Established benchmarks like HumanEval and SWE-bench rely on predefined tests and patch-based workflows. These fail to capture real-world usage where applications are built from scratch. Replit identifies a “functional correctness gap” and positions ByBench as a more realistic measure of agent performance.
Early results show roughly a 2× performance gap between frontier proprietary models and open-weight alternatives. The most difficult scenario is extending previously generated code, where compounding errors degrade performance significantly.
Replit processes millions of daily sessions, extracting insights from real usage. Metrics include execution time, cost, user sentiment, and whether users publish their apps. A/B testing is used extensively, though results often involve trade-offs rather than clear winners.
The system clusters execution traces to detect recurring failure patterns, including rare issues that affect as little as 1% of cases. By embedding and grouping semantically similar failures, engineers can identify and prioritize fixes that would otherwise be invisible in logs.

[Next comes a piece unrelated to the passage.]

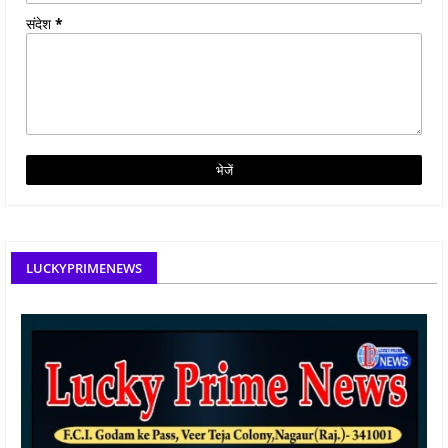
संदेश
*
LUCKYPRIMENEWS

An internal system called Telescope automates the loop: detect issues, generate code fixes via agents, validate with ByBench, and deploy or A/B test changes. Many fixes are generated automatically, though human oversight remains critical for prioritization and decision-making.
Despite automation, product decisions rely on human “taste,” especially when metrics conflict. Engineers must balance cost, speed, and user satisfaction, shaping the overall experience rather than optimizing a single metric.
Replit’s approach reframes evaluation as a continuous, data-driven system, with ByBench and production feedback forming a loop that enables rapid, incremental improvement of AI coding agents.